As the view took my breath away, I heard the name of the place very clearly: I was in 'Little Venice' and knew I was overlooking the 'Three Hills of Little Venice.'  I was struck by the absurdity of this: I knew of this place as if it were a world famous landmark, yet at the same time I knew there was no such place, and that the real Venice had no association to a number of hills, though I recalled the 'Seven Hills of Rome.'  This was only slightly perplexing as I gazed over one of the most spectacular, detailed and expansive views that I've ever encountered in a dream.

I was on a hill separated from the other two by a still river that vanished in the distance.  I could see the brilliant orange sphere of the sun, yet there was a night sky full of stars.  The dark, grassy plain which stretched to every horizon was featureless save for the river and these three hills.  These observations combined to make me feel as if I were on some strange spit or strata of land high above the earth.
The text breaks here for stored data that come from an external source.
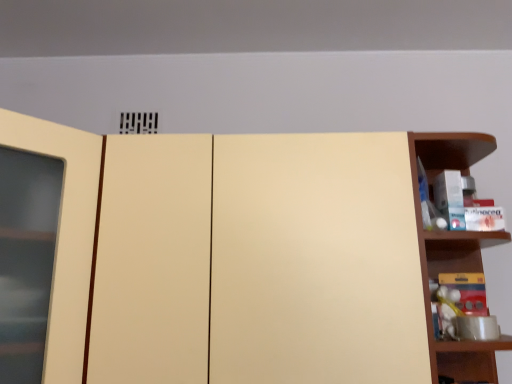 Question: Are matte yellow toy at right and wooden shelf at right far apart?

Choices:
 (A) yes
 (B) no

Answer: (B)

Question: From a real-world perspective, is matte yellow toy at right physically above wooden shelf at right?

Choices:
 (A) no
 (B) yes

Answer: (A)

Question: Is matte yellow toy at right positioned in front of wooden shelf at right?

Choices:
 (A) yes
 (B) no

Answer: (B)

Question: Is matte yellow toy at right looking in the opposite direction of wooden shelf at right?

Choices:
 (A) yes
 (B) no

Answer: (A)

Question: Does matte yellow toy at right have a greater height compared to wooden shelf at right?

Choices:
 (A) yes
 (B) no

Answer: (B)

Question: Is matte yellow toy at right aimed at wooden shelf at right?

Choices:
 (A) no
 (B) yes

Answer: (B)

Question: Can you confirm if matte cream cupboard at center is thinner than wooden shelf at right?

Choices:
 (A) no
 (B) yes

Answer: (A)

Question: Are matte cream cupboard at center and wooden shelf at right far apart?

Choices:
 (A) no
 (B) yes

Answer: (A)

Question: Is matte cream cupboard at center shorter than wooden shelf at right?

Choices:
 (A) yes
 (B) no

Answer: (B)

Question: Does matte cream cupboard at center contain wooden shelf at right?

Choices:
 (A) no
 (B) yes

Answer: (A)

Question: Is matte cream cupboard at center turned away from wooden shelf at right?

Choices:
 (A) no
 (B) yes

Answer: (A)

Question: From the image's perspective, is matte cream cupboard at center under wooden shelf at right?

Choices:
 (A) no
 (B) yes

Answer: (A)

Question: Would you say matte cream cupboard at center is outside matte yellow toy at right?

Choices:
 (A) yes
 (B) no

Answer: (A)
I had the feeling the sun was somehow motionless, neither rising nor setting, and never changed from this vantage point.

The hills were crowded with a profusion of odd houses with a startling and fantastic mix of architectural styles and materials: futuristic houses stood next to every conceivable kind of classical style, mixed with complex geometrical structures and houses which mimicked organic forms such as mushrooms and eggs.  The only unifying themes seemed to be that most were exaggeratedly tall for structures that averaged about five or six stories, and the largest percentage of each house was transparent to some degree.  Like the house I was standing in, many were simply constructed with no outer walls and had that 'faked' look of ruin, while others used elaborate windows and 'cut-away' sections of glass or were simply open to the elements.  As a result, as I looked from house to house, I could not only see the details of the elaborate exteriors and tiny gardens and pathways below, but of most of the interiors as well, including in most cases the furnishings and the inhabitants, ordinary people going about their business.  There was an incredible feeling of 'gestalt' here, a flashing between scrutinizing thousands of intimate, magnified details and a feeling that I could see virtually everything that was happening on these three hills at once.  I had the distinct impression that the city had in fact been designed with such purpose in mind.  It was overwhelmingly psychedelic and intensely satisfying, both visually and emotionally, and the whole odd conglomeration made me think distinctly of the painter
Hieronymus Bosch.



I could neither completely avoid nor fully comprehend the thought that I was witnessing a 'kind of heavenly plane'—I was simply mesmerized by the warmth and the sheer reality of the scene, and slightly self-conscious about my own awed voyeurism, of which the 'regular inhabitants' seemed to have no consciousness at all.  



 

One building stood out particularly, being directly across the river from me and brightly lit from within.  It appeared to be made of some sort of ceramic.  Its gleaming, glossy white surfaces were ornately trimmed in a sort of arabesque fretwork of mirror-finished gold and its great cylindrical window revealed stairways within.  Many of the houses had the look of churches, but I deduced from the activities within that they were merely 'ordinary' homes. 

 

My stay was very brief, spanning perhaps less than ten minutes from becoming conscious of the book in my lap, to looking out over Little Venice.  As soon as I had fully taken my situation in, at the peak of surreal lucidity, I heard an odd bell ring a number of times: a pure, low and piercing tone not at all like a bell really, yet I knew it was a bell.  And I also knew that 'it was time to go.'  As I watched, everyone in Little Venice began to react, all making ready to leave and filing out of their homes.  I knew the woman that lived in 'my' house would be coming for me and that we would be going together, following all the other Little Venetians in a trek along the river, toward the west, to a gathering, some event about which I knew nothing. I awoke abruptly.